### THE PROBLEM:
Please reproduce all of the listing below exactly and drop its images.

### DATA FOR THIS EXERCISE:
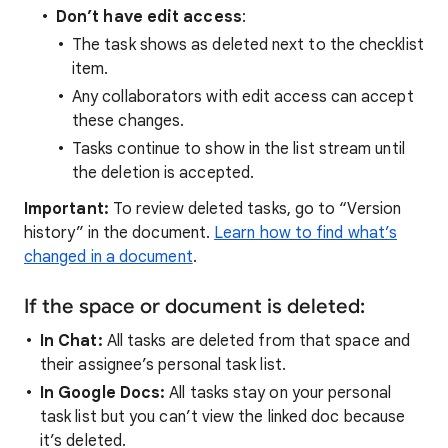
Don’t have edit access
:
The task shows as deleted next to the checklist
item.
Any collaborators with edit access can accept
these changes.
Tasks continue to show in the list stream until
the deletion is accepted.
Important:
To review deleted tasks, go to “Version
history” in the document.
Learn how to find what’s
changed in a document
.
If the space or document is deleted:
In Chat:
All tasks are deleted from that space and
their assignee’s personal task list.
In Google Docs:
All tasks stay on your personal
task list but you can’t view the linked doc because
it’s deleted.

### RESPONSE AREA:
Don’t have edit access
:
The task shows as deleted next to the checklist
item.
Any collaborators with edit access can accept
these changes.
Tasks continue to show in the list stream until
the deletion is accepted.
Important:
To review deleted tasks, go to “Version
history” in the document.
Learn how to find what’s
changed in a document
.
If the space or document is deleted:
In Chat:
All tasks are deleted from that space and
their assignee’s personal task list.
In Google Docs:
All tasks stay on your personal
task list but you can’t view the linked doc because
it’s deleted.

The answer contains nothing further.